ERIC Number: ED059988
Record Type: RIE
Publication Date: 1972-Feb
Reference Count: 0
An Analysis of Theories and Research in Nonverbal Communication.
Galloway, Charles M.
Neither teachers nor students have been instructed in the meaning of non-verbal communication. Several assumptions are presented regarding the nature of non-verbal communication. It has been difficult to do research and reporting in this field due to difficulty in data collection, the complexity of human communication, analization difficulty, inadequate measures of reliability and validity, and absence of useful categories. Recently, researchers and educators are investigating how non-verbal languages are learned, their unique forms in cultural expression, and creating observational instruments that describe classroom interaction. In the author's initial study of classroom non-verbal communication, he developed an observational system describing the consequences of non-verbal categories, the purpose of which was determining whether a reliable observational procedure could be developed.
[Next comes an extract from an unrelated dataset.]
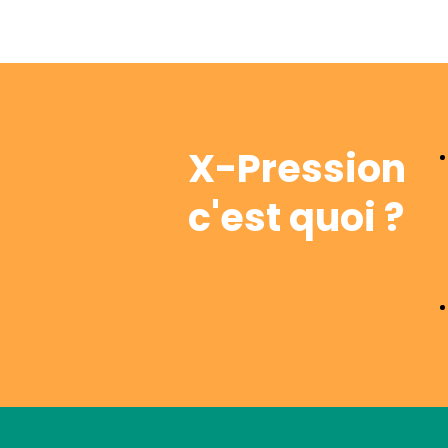
X-Pression
c'est quoi ?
Categories were added, the advantage being economy of effort and abbreviated note-taking. Non-verbal training and skill development are in the beginning stages. By improving non-verbal skills, teachers learn their own behavior and its meanings and its meaning to students, and they learn to observe and detect non-verbal information from students. The importance of non-verbal behavior would emphasize teacher and student non-verbal cues and result in a better understanding the nature of teaching and learning. (JF)
Publication Type: N/A
Education Level: N/A
Sponsor: National Center for Educational Communication (DHEW/OE), Washington, DC.
Authoring Institution: ERIC Clearinghouse on Teacher Education, Washington, DC.